In a pair of concurrent transactions, KYMI-FM LLC sold KBXJ-FM to former owner Israel Ybanez, who in turn sold it to Jesus Pena Acosta, effective March 17, 2014. On May 26, 2014, the station changed its call sign to the current KJJT. The format of general interest music in Spanish was redubbed "La Original" (The Original) because the music is a throwback to another, older KJJT station, a small daytime AM in Odessa, Texas. On June 30, an application was made to the FCC for silent authority because of a serious breakdown due to a lightning strike. This was extended into May 2, 2017. On March 17, KJJT began broadcasting a Texas Red Dirt Country format under the handle the "Red Dirt Ranch". This format was received well in this West Texas region. The Red Dirt Ranch is the only station offering this country format.

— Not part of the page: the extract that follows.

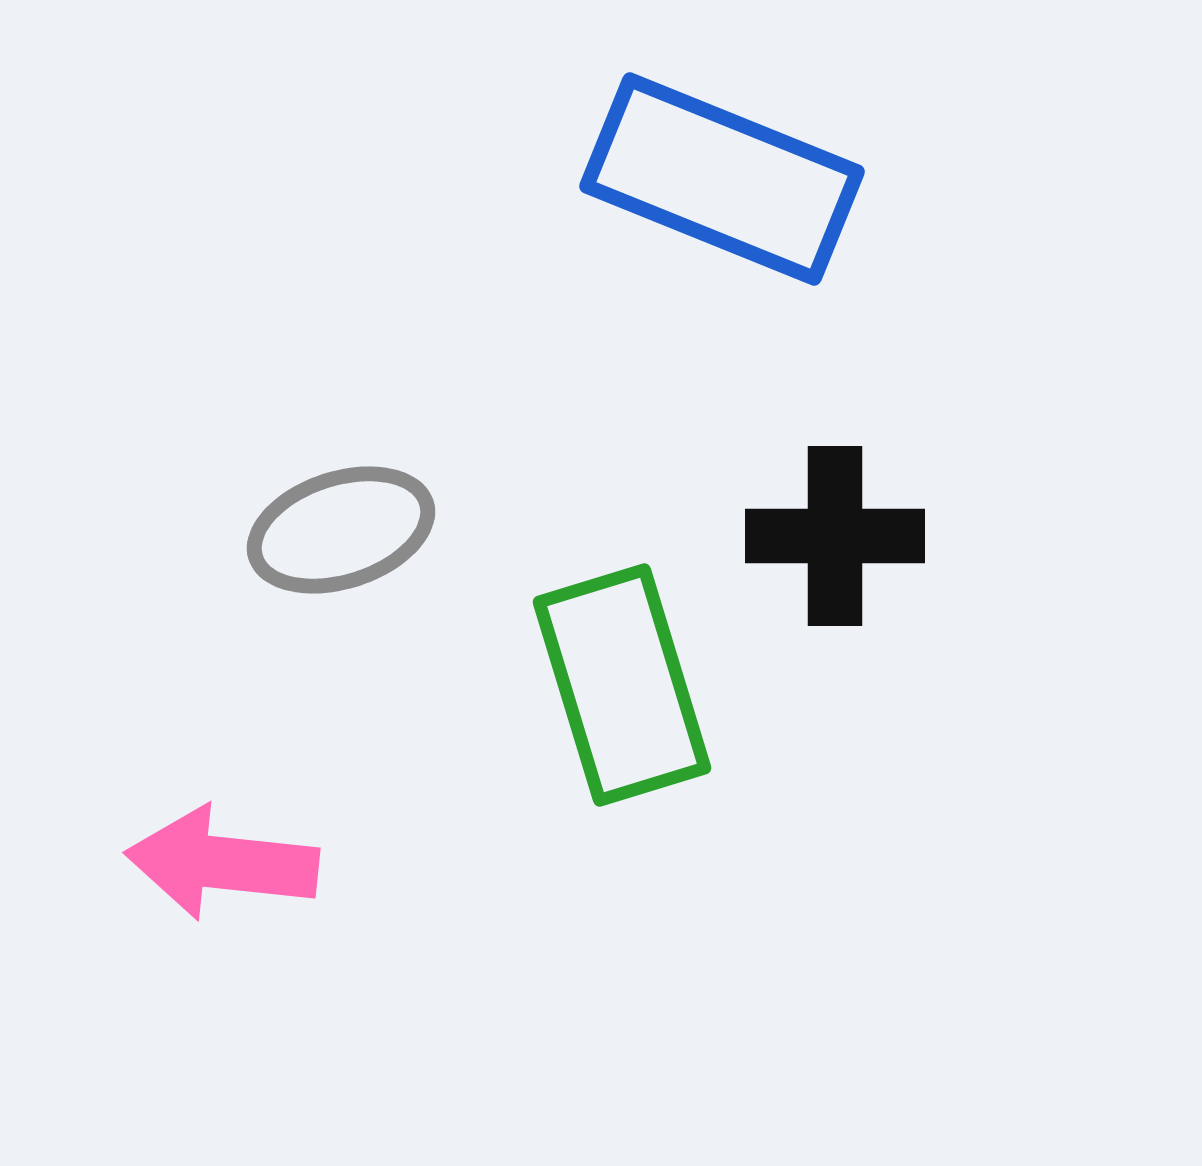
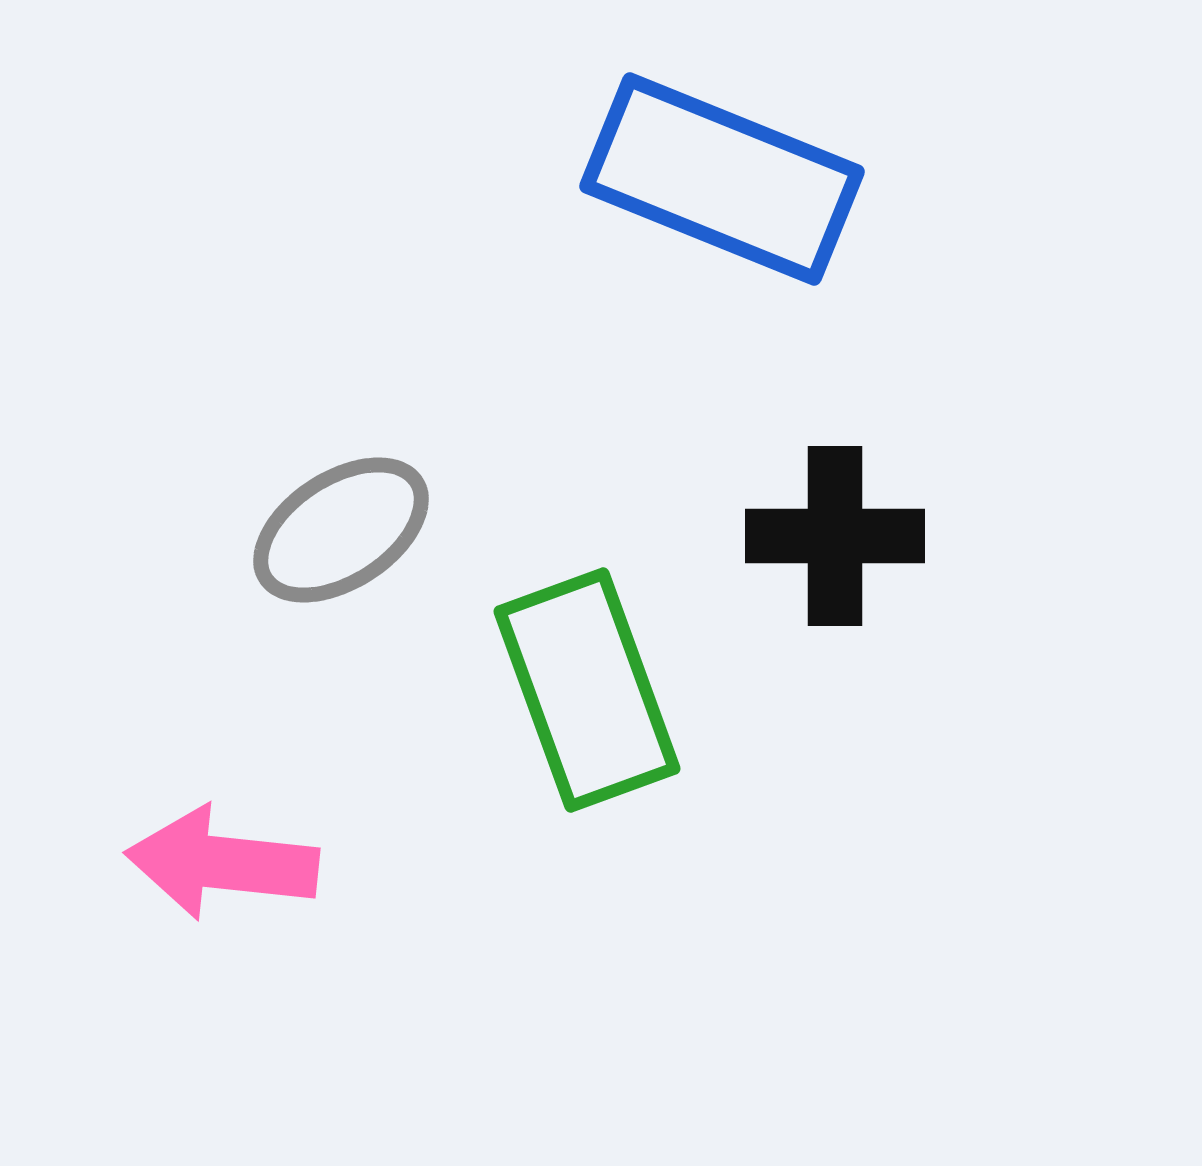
gray ellipse: rotated 15 degrees counterclockwise
green rectangle: moved 35 px left, 5 px down; rotated 3 degrees counterclockwise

On February 6, 2020, KJJT dropped its country format and began stunting with a loop of Ritchie Valen's "La Bamba", indicating a new format was forthcoming. The next day, KJJT changed its format to Tejano music now known as KJJT, "98.5 The Wave". The station was operated by Multimedia Southwest Communications of Lubbock and J.P. Acosta from Odessa. According to Multimedia Southwest founder JL Rodriguez, the change came about because of a recently created void in the market as a result of changes in two stations from Lubbock. The station went silent May 3, 2020. Its license was not renewed and expired on August 1, 2021.